« Supplément d’Ame », la bouture réussie In Seine-Saint-Denis de Romainville

« Supplément d’Ame », la bouture réussie In Seine-Saint-Denis de Romainville

En ouvrant une boutique de fleurs à Romainville, Agnès Guillerme, ex-travailleuse associative a opéré un tournant radical, du social, au végétal. Malgré le coup de bambou du confinement, elle ne regrette pas sa reconversion.

Il n’y a pas mieux placée qu’Agnès Guillerme pour connaître les affres de l’insertion professionnelle : elle a travaillé pendant dix ans pour l’association C2DI 93.  » Nous reprenions à notre compte la devise d’ATD Quart Monde, selon laquelle « nul n’est inemployable ». Nous conseillions les entreprises pour qu’elles fassent leur place aux personnes éloignées de l’emploi, qu’elles s’adaptent au marché du travail », relate l’ancienne travailleuse associative. Très investie dans son métier et ce qui faisait son principal atout à ses yeux, le contact humain, elle s’en éloigne peu à peu : le travail associatif est peu à peu grignoté par les tâches administratives de demande de subvention, ou de réponse à des appels à projet. Quitte à avoir les mains dans de la paperasse, autant que cela soit du papier de soie. Ou alors, à la rigueur, dans du kraft.

Car Agnès Guillerme est une fille de la bruyère, plutôt que du bitume. Enfant, c’est sa grand-mère, en Bretagne, qui lui donne le goût du jardin. « Au début, je me suis dit que j’allais monter un projet d’insertion lié aux fleurs. Et puis cela demandait finalement encore de la bureaucratie, le travail collectif implique forcément une certaine lourdeur ». La jeune femme préfère rompre de manière radicale avec son ancienne vie, et se lancer toute entière et toute seule dans son nouveau projet : devenir fleuriste. Première étape : elle passe son CAP au lycée horticole de Montreuil en 10 mois. A la sortie, la reconvertie crée sa micro-entreprise, à laquelle elle travaille à 50% du temps. L’autre moitié , elle est salariée chez un fleuriste, pour s’assurer un revenu fixe et continuer à se former. « C’est sûr qu’avec mes petits ateliers dans mon garage, il n’était pas simple de tirer un revenu », se souvient-elle.

Solidaire et responsable

C’est un héritage qui, au bout de deux ans, l’autorise à faire le grand saut : s’offrir la boutique et le fond de commerce d’une fleuriste sur le départ à Romainville. Elle fait de Supplément d’âme son royaume. Bien qu’elle ait quitté le social, Agnes reste vigilante quant aux pratiques de ses fournisseurs, qu’il s’agisse des conditions écologiques dans lesquelles les fleurs sont produites ou des conditions de travail de leur salariés. « J’aimerais me fournir chez Halage ou à Fleurs de Cocagne, (des producteurs franciliens ndlr), mais seule, je ne peux pas me rendre chez les différents producteurs d’Ile-de-France. Je vais à Rungis, mais je privilégie les petits producteurs. D’ailleurs, on en perd régulièrement, il faut qu’ils continuent à venir! » s’inquiète-t-elle.

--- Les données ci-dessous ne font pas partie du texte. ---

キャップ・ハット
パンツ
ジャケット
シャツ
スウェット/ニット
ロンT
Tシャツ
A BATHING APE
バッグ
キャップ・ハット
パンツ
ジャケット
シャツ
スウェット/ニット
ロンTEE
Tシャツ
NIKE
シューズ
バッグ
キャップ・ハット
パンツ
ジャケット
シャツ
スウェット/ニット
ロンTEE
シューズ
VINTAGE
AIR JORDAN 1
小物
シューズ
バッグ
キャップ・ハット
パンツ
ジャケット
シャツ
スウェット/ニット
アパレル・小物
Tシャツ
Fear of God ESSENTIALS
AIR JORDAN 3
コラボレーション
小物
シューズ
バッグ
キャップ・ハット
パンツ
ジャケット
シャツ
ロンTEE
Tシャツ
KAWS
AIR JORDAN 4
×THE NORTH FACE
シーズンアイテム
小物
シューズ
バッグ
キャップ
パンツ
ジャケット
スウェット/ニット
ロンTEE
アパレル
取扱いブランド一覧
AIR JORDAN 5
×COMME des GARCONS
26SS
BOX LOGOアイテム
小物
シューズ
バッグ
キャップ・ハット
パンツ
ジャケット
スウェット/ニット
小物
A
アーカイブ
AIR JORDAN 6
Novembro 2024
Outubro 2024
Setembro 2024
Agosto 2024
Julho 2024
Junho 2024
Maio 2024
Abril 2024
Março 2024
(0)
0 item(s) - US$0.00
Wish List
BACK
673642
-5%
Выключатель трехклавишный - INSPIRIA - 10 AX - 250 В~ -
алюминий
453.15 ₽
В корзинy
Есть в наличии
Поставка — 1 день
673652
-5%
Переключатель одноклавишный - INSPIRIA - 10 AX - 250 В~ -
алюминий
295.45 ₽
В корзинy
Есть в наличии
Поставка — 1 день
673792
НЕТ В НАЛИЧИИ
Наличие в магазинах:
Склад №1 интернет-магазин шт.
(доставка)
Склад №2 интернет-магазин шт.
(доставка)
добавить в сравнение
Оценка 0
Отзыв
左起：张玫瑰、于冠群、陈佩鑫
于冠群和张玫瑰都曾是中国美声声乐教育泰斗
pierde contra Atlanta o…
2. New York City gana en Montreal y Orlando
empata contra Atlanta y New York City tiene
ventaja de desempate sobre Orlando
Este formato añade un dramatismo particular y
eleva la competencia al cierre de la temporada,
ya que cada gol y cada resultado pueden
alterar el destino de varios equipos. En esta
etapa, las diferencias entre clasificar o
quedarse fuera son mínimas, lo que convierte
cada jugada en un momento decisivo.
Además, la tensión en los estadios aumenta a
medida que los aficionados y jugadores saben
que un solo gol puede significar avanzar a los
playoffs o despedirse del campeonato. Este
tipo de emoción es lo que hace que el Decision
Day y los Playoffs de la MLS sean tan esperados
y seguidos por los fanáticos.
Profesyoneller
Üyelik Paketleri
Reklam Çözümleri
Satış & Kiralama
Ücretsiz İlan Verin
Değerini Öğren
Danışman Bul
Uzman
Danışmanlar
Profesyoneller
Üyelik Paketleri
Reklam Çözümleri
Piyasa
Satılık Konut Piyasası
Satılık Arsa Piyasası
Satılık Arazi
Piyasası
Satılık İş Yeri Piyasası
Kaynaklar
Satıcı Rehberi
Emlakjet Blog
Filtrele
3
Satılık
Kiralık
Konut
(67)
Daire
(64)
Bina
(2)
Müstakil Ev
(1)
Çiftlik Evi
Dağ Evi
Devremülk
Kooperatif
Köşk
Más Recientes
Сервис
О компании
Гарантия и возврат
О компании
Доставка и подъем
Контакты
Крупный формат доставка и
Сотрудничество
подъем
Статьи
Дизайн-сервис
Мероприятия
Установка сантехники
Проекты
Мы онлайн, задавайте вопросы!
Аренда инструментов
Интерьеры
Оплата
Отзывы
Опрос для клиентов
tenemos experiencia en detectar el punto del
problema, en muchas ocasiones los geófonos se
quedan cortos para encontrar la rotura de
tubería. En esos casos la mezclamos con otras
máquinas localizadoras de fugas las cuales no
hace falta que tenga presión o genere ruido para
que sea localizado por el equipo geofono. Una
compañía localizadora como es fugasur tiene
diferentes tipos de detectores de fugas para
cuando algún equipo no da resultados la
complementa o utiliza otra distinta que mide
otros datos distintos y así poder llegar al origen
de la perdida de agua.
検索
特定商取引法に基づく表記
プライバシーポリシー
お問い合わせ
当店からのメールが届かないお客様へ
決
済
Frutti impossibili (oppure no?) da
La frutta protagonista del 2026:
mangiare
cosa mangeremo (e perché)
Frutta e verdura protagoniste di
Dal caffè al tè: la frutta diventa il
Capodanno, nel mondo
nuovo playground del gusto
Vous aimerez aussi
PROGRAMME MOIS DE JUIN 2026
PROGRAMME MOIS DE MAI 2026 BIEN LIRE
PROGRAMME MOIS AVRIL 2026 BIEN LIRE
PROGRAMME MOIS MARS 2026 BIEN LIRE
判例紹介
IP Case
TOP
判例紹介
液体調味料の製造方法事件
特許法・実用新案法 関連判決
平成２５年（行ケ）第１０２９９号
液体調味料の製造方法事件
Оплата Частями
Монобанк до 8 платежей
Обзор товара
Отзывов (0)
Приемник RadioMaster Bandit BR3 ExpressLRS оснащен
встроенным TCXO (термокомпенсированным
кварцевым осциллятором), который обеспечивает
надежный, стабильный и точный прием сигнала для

Outre une proposition de fleurs « solidaires et responsables », Agnès Guillerme propose aussi, dans sa boutique « Supplément d’âme », une esthétique qui tranche avec ce que faisaient jusque là les fleuristes traditionnels : « Je travaille sur les fleurs séchées, je propose quelques branchages marrants. Ce que je fais ressemble à ce qui se fait dans les boutiques parisiennes, et je trouve notamment ma clientèle parmi les « nouveaux arrivants » de Romainville, qui viennent eux aussi de Paris intra-muros », détaille la néofleuriste.

« J’en bave »

Si la boutique était plutôt « bien partie » à son ouverture, en 2017, le confinement a jeté quelques épines sur son nouveau chemin. « J’en bave, c’est dur. Je travaille beaucoup d’heures, pour peu de sous. Si je n’avais pas un conjoint à la situation financière stable, ce serait beaucoup plus compliqué. Mais d’un autre côté, j’ai atteint mes objectifs : je travaille dans le domaine du végétal, mes tâches sont variées, il y a une dimension créative dans mon métier ». Ce qu’elle préfère? C’est toujours la relation au client.